■ WHAT YOU ARE ASKED TO DO:
Find how many lines in the entries below carry the word "Оперативная" and answer with only that figure.

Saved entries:
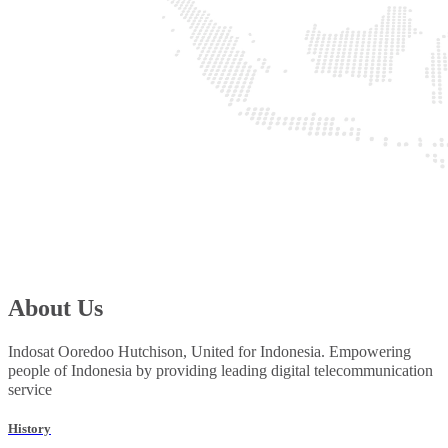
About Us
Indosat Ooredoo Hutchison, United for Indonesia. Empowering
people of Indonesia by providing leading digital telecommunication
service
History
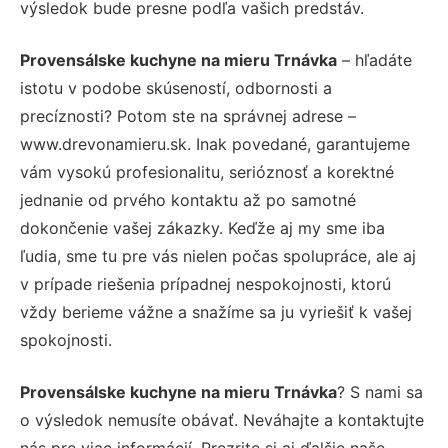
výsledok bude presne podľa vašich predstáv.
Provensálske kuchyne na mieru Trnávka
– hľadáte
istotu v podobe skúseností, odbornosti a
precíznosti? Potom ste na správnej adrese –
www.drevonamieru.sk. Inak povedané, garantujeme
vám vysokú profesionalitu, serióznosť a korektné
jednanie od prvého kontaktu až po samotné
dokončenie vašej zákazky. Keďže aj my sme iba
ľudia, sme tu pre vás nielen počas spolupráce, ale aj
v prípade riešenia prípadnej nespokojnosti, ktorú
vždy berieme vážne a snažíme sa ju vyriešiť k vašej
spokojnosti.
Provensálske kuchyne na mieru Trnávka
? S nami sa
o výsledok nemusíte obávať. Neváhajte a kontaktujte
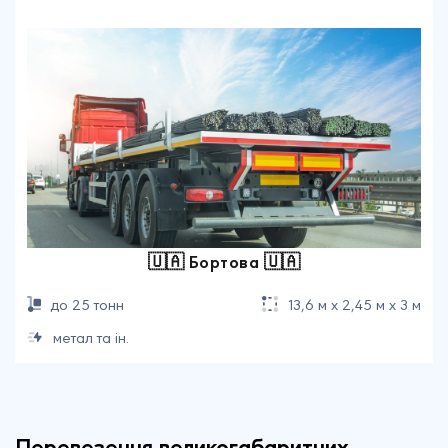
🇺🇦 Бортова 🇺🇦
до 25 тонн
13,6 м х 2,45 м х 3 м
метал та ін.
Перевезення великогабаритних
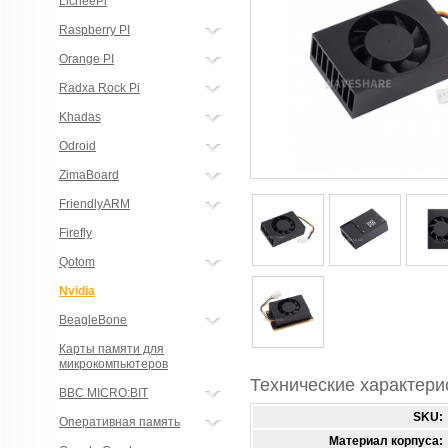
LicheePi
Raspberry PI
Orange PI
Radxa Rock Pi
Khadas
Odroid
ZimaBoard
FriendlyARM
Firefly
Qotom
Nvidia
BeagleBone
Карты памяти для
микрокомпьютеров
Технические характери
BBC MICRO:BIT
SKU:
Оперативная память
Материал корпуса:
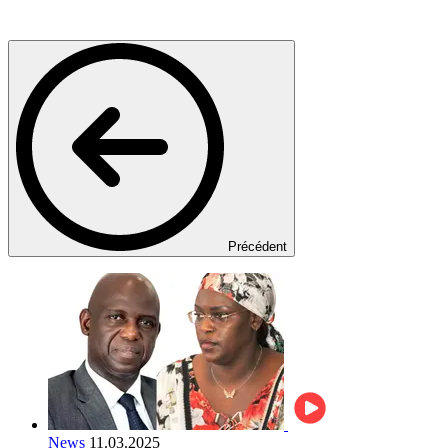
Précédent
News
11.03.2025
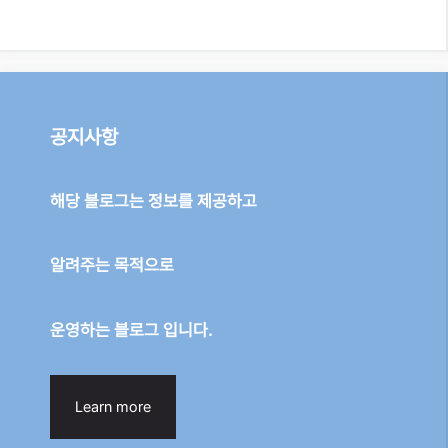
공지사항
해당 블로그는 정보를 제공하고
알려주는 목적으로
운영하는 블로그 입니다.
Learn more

* * *

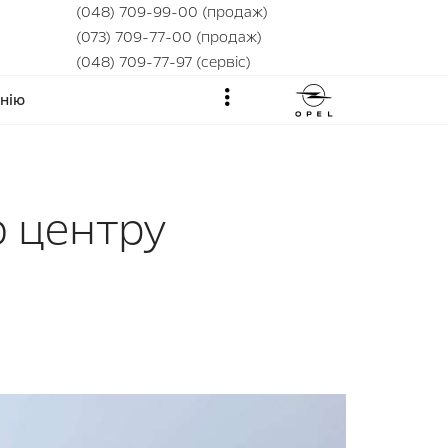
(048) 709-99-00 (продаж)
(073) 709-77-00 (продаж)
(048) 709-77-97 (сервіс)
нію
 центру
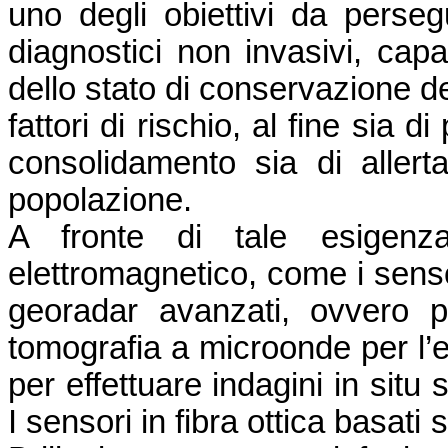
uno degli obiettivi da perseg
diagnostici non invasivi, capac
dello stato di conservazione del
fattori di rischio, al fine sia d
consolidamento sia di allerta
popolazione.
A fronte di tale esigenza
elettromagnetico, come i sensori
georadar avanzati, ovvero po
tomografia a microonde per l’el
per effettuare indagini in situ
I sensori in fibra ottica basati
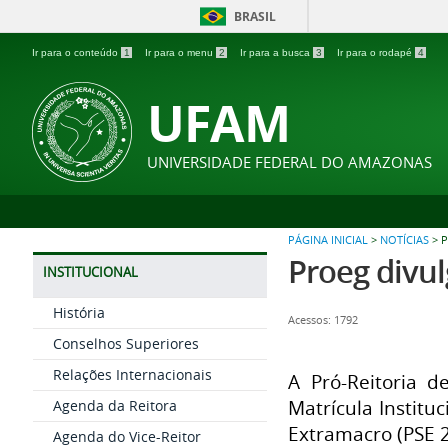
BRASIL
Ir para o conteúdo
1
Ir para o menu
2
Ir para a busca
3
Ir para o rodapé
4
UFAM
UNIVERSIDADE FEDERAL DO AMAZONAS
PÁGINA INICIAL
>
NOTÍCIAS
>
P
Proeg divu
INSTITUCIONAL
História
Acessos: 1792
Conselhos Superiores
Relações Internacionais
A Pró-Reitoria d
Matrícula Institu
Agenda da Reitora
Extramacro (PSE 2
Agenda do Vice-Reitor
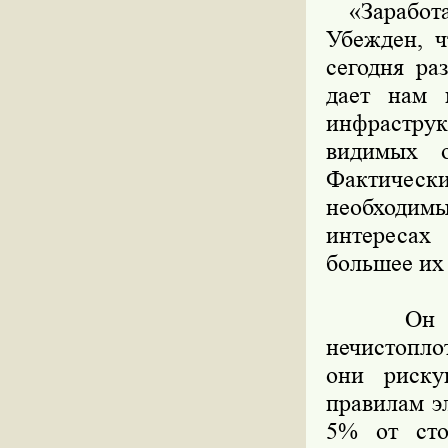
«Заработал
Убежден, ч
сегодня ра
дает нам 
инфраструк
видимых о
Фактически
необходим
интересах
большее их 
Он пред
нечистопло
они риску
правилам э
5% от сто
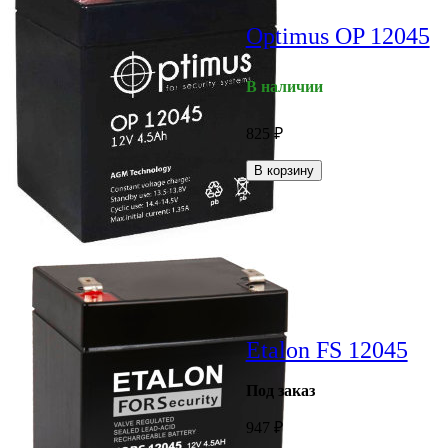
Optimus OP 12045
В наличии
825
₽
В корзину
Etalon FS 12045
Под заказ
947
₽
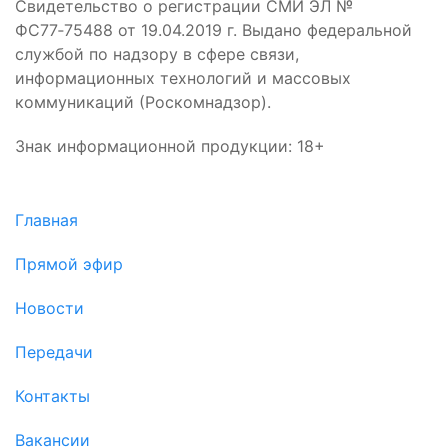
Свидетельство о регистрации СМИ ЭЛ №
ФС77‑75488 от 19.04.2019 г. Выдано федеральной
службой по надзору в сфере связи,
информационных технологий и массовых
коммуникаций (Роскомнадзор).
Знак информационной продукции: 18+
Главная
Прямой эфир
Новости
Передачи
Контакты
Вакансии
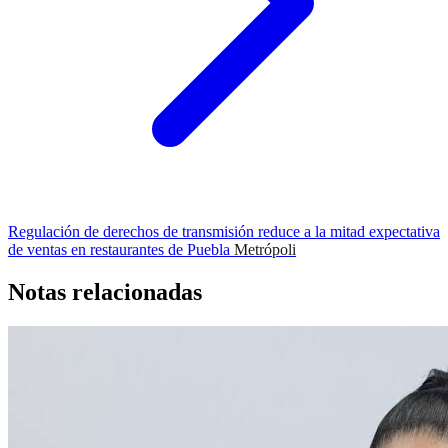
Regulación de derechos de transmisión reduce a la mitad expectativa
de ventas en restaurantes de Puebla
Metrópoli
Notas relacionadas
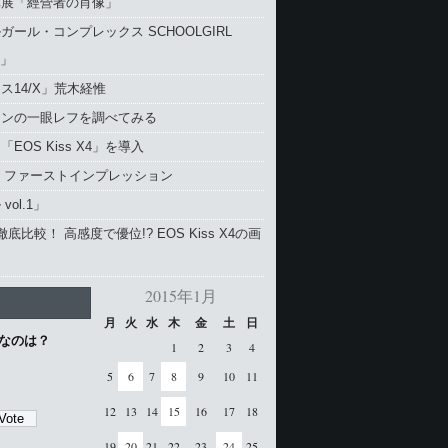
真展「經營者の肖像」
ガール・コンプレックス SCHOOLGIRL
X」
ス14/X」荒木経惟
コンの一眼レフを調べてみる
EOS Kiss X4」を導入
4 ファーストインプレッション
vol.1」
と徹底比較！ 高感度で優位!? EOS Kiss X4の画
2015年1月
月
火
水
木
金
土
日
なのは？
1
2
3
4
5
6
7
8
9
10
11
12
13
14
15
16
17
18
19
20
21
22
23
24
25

---

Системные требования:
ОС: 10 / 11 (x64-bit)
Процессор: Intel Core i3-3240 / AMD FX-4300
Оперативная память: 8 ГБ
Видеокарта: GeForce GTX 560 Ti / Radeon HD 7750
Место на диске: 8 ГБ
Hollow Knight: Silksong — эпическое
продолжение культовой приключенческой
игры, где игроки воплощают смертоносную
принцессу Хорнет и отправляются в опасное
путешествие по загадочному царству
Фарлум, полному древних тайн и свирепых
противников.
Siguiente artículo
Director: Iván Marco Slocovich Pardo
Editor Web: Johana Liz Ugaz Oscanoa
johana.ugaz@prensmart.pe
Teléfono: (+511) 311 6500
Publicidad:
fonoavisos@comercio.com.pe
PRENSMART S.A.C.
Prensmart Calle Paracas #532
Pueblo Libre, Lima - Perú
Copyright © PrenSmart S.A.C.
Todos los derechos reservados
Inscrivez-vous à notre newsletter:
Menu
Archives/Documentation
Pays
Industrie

■ ANSWER TO THE PROBLEM:
2